Unionizing for Profit: How to Exploit the Power of Unions in C++

I’ve written a lot of unions for PyTorch this year. I’ve learned a few things along the way, and I thought a post highlighting this useful-but-little-used C++ construct might be in order. (If you know how to use unions, you may still be interested in the more advanced content toward the middle and end of the post!)

What is a union?

A union is like a struct, but instead of holding ALL of its members, it holds ANY single one of them. The main reason to use a union is to save on memory, which might also improve performance. Here’s how you might define one:

union MyUnion {
  int x;
  void* p;
};

Here, MyUnion can hold either an int or a void*, but not both. Its size is the same as the size of its largest member, which in this case is p.

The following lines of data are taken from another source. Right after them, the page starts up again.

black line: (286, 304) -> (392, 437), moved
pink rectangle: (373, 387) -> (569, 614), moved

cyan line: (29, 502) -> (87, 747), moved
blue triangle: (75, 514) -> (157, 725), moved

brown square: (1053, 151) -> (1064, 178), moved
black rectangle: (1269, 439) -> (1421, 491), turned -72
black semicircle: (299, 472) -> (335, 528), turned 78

C++ unions are wildly unsafe: unlike in C, it is undefined behavior to read from a member of a union that isn’t the one that was most recently written, also known as the “active member”. In other words, this cute code is not allowed (though your compiler may let you do it):

int ptrToInt(void* p) {
  MyUnion u = {.p = p};
  return u.x;
}

You can put class types into unions, but it requires a lot of work:

union IntOrString {
  int x;
  std::string s;
};

void f() {
  IntOrString x = {.s = "hello"};
}

gives us the following discouraging compiler error:

<source>:9:17: error: attempt to use a deleted function
    IntOrString x = {.s = "hello"};
                ^
<source>:5:17: note: destructor of 'IntOrString' is implicitly deleted because variant field 's' has a non-trivial destructor
    std::string s;

clang is telling us that we have to implement the destructor for our union manually. Likewise, we would have to implement the other Rule of Five operators (copy/move constructor and assignment) too. The reason is that the compiler doesn’t have any way to know which union member is active and thus which one it needs to destroy (or copy, or move).

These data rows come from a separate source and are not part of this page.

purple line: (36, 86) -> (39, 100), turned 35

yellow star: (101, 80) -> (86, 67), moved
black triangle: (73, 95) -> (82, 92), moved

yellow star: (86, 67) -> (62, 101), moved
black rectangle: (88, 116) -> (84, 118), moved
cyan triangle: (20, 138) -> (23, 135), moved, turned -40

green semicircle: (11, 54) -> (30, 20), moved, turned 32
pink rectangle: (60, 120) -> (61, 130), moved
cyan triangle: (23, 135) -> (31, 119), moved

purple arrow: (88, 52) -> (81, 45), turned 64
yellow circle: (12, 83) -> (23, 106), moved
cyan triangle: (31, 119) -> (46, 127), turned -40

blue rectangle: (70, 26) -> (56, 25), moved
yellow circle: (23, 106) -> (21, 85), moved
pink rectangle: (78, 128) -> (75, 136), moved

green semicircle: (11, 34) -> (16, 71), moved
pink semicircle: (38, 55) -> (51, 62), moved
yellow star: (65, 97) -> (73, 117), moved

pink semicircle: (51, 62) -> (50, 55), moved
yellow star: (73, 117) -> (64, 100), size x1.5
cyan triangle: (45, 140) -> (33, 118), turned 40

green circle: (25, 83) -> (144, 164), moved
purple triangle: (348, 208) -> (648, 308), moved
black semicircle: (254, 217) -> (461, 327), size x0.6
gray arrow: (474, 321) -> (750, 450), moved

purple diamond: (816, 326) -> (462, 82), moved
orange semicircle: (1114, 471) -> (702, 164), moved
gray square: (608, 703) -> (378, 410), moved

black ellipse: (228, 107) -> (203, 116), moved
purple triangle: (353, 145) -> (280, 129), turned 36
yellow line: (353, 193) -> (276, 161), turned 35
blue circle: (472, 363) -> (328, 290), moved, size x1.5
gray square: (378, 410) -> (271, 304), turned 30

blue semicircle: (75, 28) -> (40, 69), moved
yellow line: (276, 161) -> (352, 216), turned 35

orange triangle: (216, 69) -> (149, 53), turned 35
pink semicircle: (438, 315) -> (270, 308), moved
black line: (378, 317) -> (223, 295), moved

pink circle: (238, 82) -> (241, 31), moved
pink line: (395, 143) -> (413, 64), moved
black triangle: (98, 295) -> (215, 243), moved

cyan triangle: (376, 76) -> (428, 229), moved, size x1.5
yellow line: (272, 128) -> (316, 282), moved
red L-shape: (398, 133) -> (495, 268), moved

The usual way to track the active member of a union is to add a “tag”, producing a tagged union:

class IntOrString {
  enum class Tag {
    Int,
    String
  };

  Tag tag;
  union {
    int x;
    std::string s;
  };

  void destroy() {
    if (tag == Tag::String) {
      // Explicit destructor call!
      // Recall that `std::string` is, roughly, a typedef for `std::basic_string<char>`.
      s.~basic_string();
    }
  } 
 public:
  IntOrString() : x(0) {}
  
  ~IntOrString() {
    destroy();
  }
  
  IntOrString(const IntOrString& rhs) : tag(rhs.tag) {
    if (tag == Tag::Int) {
      x = rhs.x;
    } else {
      // Placement new (https://en.cppreference.com/w/cpp/language/new#Placement_new) -- explicitly construct a string in `s`
      new (&s) std::string(rhs.s);
    }
  }
  
  IntOrString& operator=(const IntOrString& rhs) {
    if (tag == Tag::String) {
      if (rhs.tag == Tag::String) {
        s = rhs.s;
      } else {
        s.~basic_string();
        x = rhs.x;
      }
    } else {
      if (rhs.tag == Tag::String) {
        new (&s) std::string(rhs.s);
      } else {
        x = rhs.x;
      }
    }
    return *this;
  }
  
  // Move ctor/assignment omitted, but very similar.
  
  bool isInt() const {
    return tag == Tag::Int;
  }
  int asInt() const {
    CHECK(isInt());
    return x;
  }
  void setInt(int newVal) {
    destroy();
    x = newVal;
  }
  /* and similarly for String... */
};

What a pain! We’ll see in the next section how to avoid all this boilerplate for typical tagged unions, and we’ll see in following sections why we might want to write it ourselves anyway.

std::variant: a type-safe tagged union

C++17 added std::variant, which makes the process of defining tagged unions easier and safer. Here’s our IntOrString example rewritten to use std::variant:

class IntOrString {
  std::variant<int, std::string> repr_;
 public:
  IntOrString() : repr_(0) {}
  
  bool isInt() const {
    return std::holds_alternative<int>(repr_);
  }
  int asInt() const {
    return std::get<int>(repr_);
  }
  void setInt(int newVal) {
    repr_ = newVal;
  }
  /* and similarly for String... */
}

Much easier! std::variant handles construction, copying, assignment, and destruction for us.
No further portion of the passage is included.